WORK ORDER.
Every single entry below should be reproduced verbatim.

EXERCISE DATA.

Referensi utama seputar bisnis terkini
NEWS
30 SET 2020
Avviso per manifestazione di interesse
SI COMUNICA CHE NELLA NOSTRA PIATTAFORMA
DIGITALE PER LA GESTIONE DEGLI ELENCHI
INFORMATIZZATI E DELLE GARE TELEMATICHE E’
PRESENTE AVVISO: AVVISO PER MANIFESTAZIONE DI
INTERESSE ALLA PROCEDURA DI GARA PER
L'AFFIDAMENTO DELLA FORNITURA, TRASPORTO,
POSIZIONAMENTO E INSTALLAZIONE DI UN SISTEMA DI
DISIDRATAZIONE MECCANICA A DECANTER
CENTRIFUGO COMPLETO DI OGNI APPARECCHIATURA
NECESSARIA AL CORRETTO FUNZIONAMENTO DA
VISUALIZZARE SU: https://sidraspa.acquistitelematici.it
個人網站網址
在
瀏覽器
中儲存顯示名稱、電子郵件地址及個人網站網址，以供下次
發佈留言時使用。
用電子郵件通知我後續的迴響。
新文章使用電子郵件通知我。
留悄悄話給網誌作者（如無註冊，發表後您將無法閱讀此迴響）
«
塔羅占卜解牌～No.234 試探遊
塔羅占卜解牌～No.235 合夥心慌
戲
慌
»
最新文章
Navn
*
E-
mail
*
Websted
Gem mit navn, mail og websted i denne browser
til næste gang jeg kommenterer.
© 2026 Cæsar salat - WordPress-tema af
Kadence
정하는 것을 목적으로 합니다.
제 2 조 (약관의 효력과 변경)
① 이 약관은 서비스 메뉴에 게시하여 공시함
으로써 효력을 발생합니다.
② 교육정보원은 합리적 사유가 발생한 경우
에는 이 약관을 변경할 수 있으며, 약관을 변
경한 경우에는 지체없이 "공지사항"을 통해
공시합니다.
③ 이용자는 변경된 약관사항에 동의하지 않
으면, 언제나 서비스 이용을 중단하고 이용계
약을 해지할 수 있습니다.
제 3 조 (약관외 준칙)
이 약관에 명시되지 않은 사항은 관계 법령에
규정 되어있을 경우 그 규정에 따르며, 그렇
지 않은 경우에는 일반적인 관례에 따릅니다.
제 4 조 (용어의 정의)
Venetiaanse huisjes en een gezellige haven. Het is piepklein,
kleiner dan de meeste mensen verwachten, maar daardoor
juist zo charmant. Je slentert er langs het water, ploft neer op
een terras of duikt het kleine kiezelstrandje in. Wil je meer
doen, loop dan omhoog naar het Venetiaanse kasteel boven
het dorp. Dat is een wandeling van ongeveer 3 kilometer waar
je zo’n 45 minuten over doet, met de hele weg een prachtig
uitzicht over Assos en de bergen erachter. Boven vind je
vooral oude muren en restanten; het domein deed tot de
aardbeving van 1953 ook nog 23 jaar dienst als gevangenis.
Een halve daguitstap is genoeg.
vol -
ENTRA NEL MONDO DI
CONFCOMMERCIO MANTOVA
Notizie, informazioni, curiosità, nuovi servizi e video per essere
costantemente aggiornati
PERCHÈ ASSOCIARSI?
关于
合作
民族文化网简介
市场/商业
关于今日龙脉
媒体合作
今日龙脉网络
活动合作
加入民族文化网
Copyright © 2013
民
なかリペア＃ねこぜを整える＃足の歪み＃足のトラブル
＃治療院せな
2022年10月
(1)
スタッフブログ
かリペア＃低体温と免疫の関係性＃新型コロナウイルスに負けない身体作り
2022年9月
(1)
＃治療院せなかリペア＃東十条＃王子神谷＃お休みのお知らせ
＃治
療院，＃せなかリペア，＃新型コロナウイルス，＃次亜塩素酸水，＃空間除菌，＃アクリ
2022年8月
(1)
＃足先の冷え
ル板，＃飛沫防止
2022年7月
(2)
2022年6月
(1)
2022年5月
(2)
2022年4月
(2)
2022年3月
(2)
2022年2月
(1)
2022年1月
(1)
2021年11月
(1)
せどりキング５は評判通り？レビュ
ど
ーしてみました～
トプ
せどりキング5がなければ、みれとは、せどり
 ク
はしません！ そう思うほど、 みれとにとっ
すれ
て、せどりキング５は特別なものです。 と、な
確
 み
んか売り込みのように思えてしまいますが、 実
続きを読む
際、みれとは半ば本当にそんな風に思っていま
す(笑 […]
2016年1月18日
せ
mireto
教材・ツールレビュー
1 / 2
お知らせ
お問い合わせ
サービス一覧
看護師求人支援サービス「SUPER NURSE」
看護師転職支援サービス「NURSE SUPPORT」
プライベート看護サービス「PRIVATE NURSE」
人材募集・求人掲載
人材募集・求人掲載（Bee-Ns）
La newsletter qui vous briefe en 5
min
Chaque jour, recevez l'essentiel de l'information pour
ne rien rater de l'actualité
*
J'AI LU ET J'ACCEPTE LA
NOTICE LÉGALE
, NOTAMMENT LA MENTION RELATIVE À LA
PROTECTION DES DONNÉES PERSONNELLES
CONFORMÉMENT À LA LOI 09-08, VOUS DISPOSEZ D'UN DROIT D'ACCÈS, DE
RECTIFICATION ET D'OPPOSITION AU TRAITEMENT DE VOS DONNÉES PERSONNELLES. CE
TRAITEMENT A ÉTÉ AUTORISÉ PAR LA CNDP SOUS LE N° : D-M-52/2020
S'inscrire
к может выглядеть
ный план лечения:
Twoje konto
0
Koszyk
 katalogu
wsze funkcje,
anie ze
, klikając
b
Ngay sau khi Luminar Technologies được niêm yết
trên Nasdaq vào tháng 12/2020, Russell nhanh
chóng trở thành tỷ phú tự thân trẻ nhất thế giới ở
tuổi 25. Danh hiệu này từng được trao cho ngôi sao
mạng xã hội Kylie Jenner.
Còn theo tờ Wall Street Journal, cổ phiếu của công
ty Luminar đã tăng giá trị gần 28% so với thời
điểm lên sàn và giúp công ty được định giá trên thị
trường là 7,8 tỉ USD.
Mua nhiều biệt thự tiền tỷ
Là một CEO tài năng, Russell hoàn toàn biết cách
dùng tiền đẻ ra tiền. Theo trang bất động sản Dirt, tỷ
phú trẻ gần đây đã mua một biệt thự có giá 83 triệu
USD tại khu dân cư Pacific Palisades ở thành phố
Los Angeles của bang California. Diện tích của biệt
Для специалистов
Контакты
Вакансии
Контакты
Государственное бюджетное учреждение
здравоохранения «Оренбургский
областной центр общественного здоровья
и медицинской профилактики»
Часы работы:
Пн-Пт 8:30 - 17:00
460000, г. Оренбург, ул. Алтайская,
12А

OUTPUT FOR THIS EXERCISE.
Referensi utama seputar bisnis terkini
NEWS
30 SET 2020
Avviso per manifestazione di interesse
SI COMUNICA CHE NELLA NOSTRA PIATTAFORMA
DIGITALE PER LA GESTIONE DEGLI ELENCHI
INFORMATIZZATI E DELLE GARE TELEMATICHE E’
PRESENTE AVVISO: AVVISO PER MANIFESTAZIONE DI
INTERESSE ALLA PROCEDURA DI GARA PER
L'AFFIDAMENTO DELLA FORNITURA, TRASPORTO,
POSIZIONAMENTO E INSTALLAZIONE DI UN SISTEMA DI
DISIDRATAZIONE MECCANICA A DECANTER
CENTRIFUGO COMPLETO DI OGNI APPARECCHIATURA
NECESSARIA AL CORRETTO FUNZIONAMENTO DA
VISUALIZZARE SU: https://sidraspa.acquistitelematici.it
個人網站網址
在
瀏覽器
中儲存顯示名稱、電子郵件地址及個人網站網址，以供下次
發佈留言時使用。
用電子郵件通知我後續的迴響。
新文章使用電子郵件通知我。
留悄悄話給網誌作者（如無註冊，發表後您將無法閱讀此迴響）
«
塔羅占卜解牌～No.234 試探遊
塔羅占卜解牌～No.235 合夥心慌
戲
慌
»
最新文章
Navn
*
E-
mail
*
Websted
Gem mit navn, mail og websted i denne browser
til næste gang jeg kommenterer.
© 2026 Cæsar salat - WordPress-tema af
Kadence
정하는 것을 목적으로 합니다.
제 2 조 (약관의 효력과 변경)
① 이 약관은 서비스 메뉴에 게시하여 공시함
으로써 효력을 발생합니다.
② 교육정보원은 합리적 사유가 발생한 경우
에는 이 약관을 변경할 수 있으며, 약관을 변
경한 경우에는 지체없이 "공지사항"을 통해
공시합니다.
③ 이용자는 변경된 약관사항에 동의하지 않
으면, 언제나 서비스 이용을 중단하고 이용계
약을 해지할 수 있습니다.
제 3 조 (약관외 준칙)
이 약관에 명시되지 않은 사항은 관계 법령에
규정 되어있을 경우 그 규정에 따르며, 그렇
지 않은 경우에는 일반적인 관례에 따릅니다.
제 4 조 (용어의 정의)
Venetiaanse huisjes en een gezellige haven. Het is piepklein,
kleiner dan de meeste mensen verwachten, maar daardoor
juist zo charmant. Je slentert er langs het water, ploft neer op
een terras of duikt het kleine kiezelstrandje in. Wil je meer
doen, loop dan omhoog naar het Venetiaanse kasteel boven
het dorp. Dat is een wandeling van ongeveer 3 kilometer waar
je zo’n 45 minuten over doet, met de hele weg een prachtig
uitzicht over Assos en de bergen erachter. Boven vind je
vooral oude muren en restanten; het domein deed tot de
aardbeving van 1953 ook nog 23 jaar dienst als gevangenis.
Een halve daguitstap is genoeg.
vol -
ENTRA NEL MONDO DI
CONFCOMMERCIO MANTOVA
Notizie, informazioni, curiosità, nuovi servizi e video per essere
costantemente aggiornati
PERCHÈ ASSOCIARSI?
关于
合作
民族文化网简介
市场/商业
关于今日龙脉
媒体合作
今日龙脉网络
活动合作
加入民族文化网
Copyright © 2013
民
なかリペア＃ねこぜを整える＃足の歪み＃足のトラブル
＃治療院せな
2022年10月
(1)
スタッフブログ
かリペア＃低体温と免疫の関係性＃新型コロナウイルスに負けない身体作り
2022年9月
(1)
＃治療院せなかリペア＃東十条＃王子神谷＃お休みのお知らせ
＃治
療院，＃せなかリペア，＃新型コロナウイルス，＃次亜塩素酸水，＃空間除菌，＃アクリ
2022年8月
(1)
＃足先の冷え
ル板，＃飛沫防止
2022年7月
(2)
2022年6月
(1)
2022年5月
(2)
2022年4月
(2)
2022年3月
(2)
2022年2月
(1)
2022年1月
(1)
2021年11月
(1)
せどりキング５は評判通り？レビュ
ど
ーしてみました～
トプ
せどりキング5がなければ、みれとは、せどり
 ク
はしません！ そう思うほど、 みれとにとっ
すれ
て、せどりキング５は特別なものです。 と、な
確
 み
んか売り込みのように思えてしまいますが、 実
続きを読む
際、みれとは半ば本当にそんな風に思っていま
す(笑 […]
2016年1月18日
せ
mireto
教材・ツールレビュー
1 / 2
お知らせ
お問い合わせ
サービス一覧
看護師求人支援サービス「SUPER NURSE」
看護師転職支援サービス「NURSE SUPPORT」
プライベート看護サービス「PRIVATE NURSE」
人材募集・求人掲載
人材募集・求人掲載（Bee-Ns）
La newsletter qui vous briefe en 5
min
Chaque jour, recevez l'essentiel de l'information pour
ne rien rater de l'actualité
*
J'AI LU ET J'ACCEPTE LA
NOTICE LÉGALE
, NOTAMMENT LA MENTION RELATIVE À LA
PROTECTION DES DONNÉES PERSONNELLES
CONFORMÉMENT À LA LOI 09-08, VOUS DISPOSEZ D'UN DROIT D'ACCÈS, DE
RECTIFICATION ET D'OPPOSITION AU TRAITEMENT DE VOS DONNÉES PERSONNELLES. CE
TRAITEMENT A ÉTÉ AUTORISÉ PAR LA CNDP SOUS LE N° : D-M-52/2020
S'inscrire
к может выглядеть
ный план лечения:
Twoje konto
0
Koszyk
 katalogu
wsze funkcje,
anie ze
, klikając
b
Ngay sau khi Luminar Technologies được niêm yết
trên Nasdaq vào tháng 12/2020, Russell nhanh
chóng trở thành tỷ phú tự thân trẻ nhất thế giới ở
tuổi 25. Danh hiệu này từng được trao cho ngôi sao
mạng xã hội Kylie Jenner.
Còn theo tờ Wall Street Journal, cổ phiếu của công
ty Luminar đã tăng giá trị gần 28% so với thời
điểm lên sàn và giúp công ty được định giá trên thị
trường là 7,8 tỉ USD.
Mua nhiều biệt thự tiền tỷ
Là một CEO tài năng, Russell hoàn toàn biết cách
dùng tiền đẻ ra tiền. Theo trang bất động sản Dirt, tỷ
phú trẻ gần đây đã mua một biệt thự có giá 83 triệu
USD tại khu dân cư Pacific Palisades ở thành phố
Los Angeles của bang California. Diện tích của biệt
Для специалистов
Контакты
Вакансии
Контакты
Государственное бюджетное учреждение
здравоохранения «Оренбургский
областной центр общественного здоровья
и медицинской профилактики»
Часы работы:
Пн-Пт 8:30 - 17:00
460000, г. Оренбург, ул. Алтайская,
12А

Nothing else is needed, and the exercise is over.